Krapp clearly struggles with his former selves, ridiculing his earlier thoughts, ideas, and feelings, but he is also obviously anxious to recapture the splendor of his youth while simultaneously fearing what he may discover among the tapes of his former voices.  He wants to remember--and feel superior toward--his naive, idealistic twenty-something alter ego, and his present, 69-year-old self joins in mocking his youth as he listens to the caustic commentary from his 39-year-old persona. Ultimately, himself-from-thirty-years-ago disgusts the elder Krapp, and he considers himself now fortunate to be rid of 39-him and the rest of his youthful voices.  But this isn't entirely true; he longs to recover what had been so easy and natural as a younger man--that optimism, self-assurance, confidence--before life's trials and tribulations jaded him.  This denial of desires is contrasted with his strange obsession for bananas, which is an example of Beckett's "dark humor" about sexuality.  An actor playing Krapp must carry the play by a strong solo performance, and the psychological twists and convolutions throughout make for anything but smooth sailing.

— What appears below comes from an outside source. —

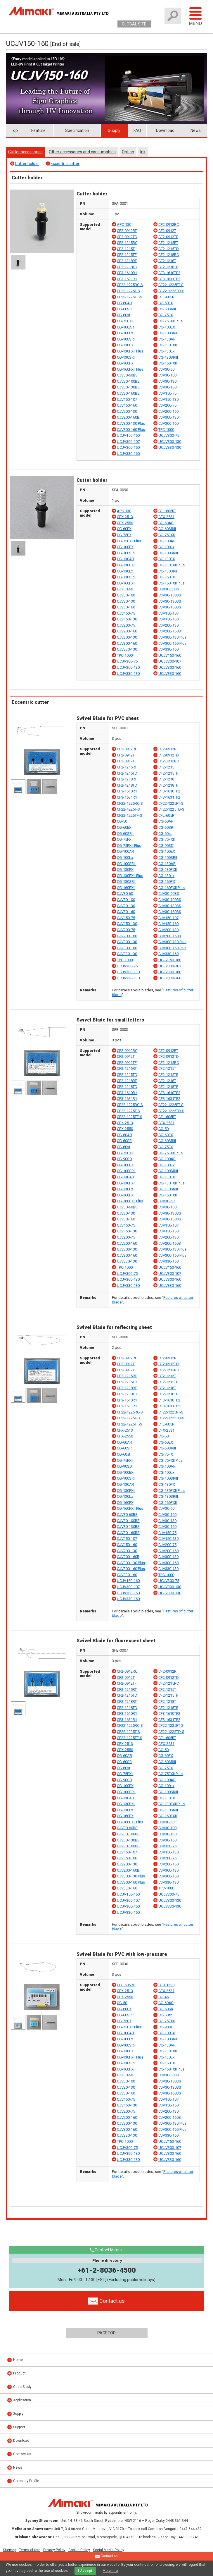 The width and height of the screenshot is (213, 2576). Describe the element at coordinates (128, 435) in the screenshot. I see `UCJV150-160` at that location.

Beckett was a master at tragic comedy, or "tragicomedy," as critics dubbed it.  The absurdity of situations counterpoints seemingly ordinary circumstances, so that the emotional turmoil a character experiences descends upon the audience in waves.  Modern readers may be perplexed by some of Krapp's expressions--or maybe just because of the central prop, a reel-to-reel tape recorder, which nobody under age 35 has probably seen outside of a museum--but those more mature in the audience (or readership) can relate to Krapp's agony.  We, too, may sometimes wonder if our lives have been as productive and fruitful (or even enjoyable) as we had once hoped and dreamed.  The past is definitely more difficult to scrutinize than the future, because we have a little more certainty about what has happened than what may yet occur.  Beckett reminds us, however, that this certainty may be mostly illusory.  The lessons from our youth may teach us something in our senior years, but we have to really want to learn from them, and that, as Krapp reveals, is the truly bitter pill.


P.S.  Consider Beckett's themes in light of Bob Dylan's "When I Paint My Masterpiece," as covered by The Band, on the group's LP, Cahoots (1971).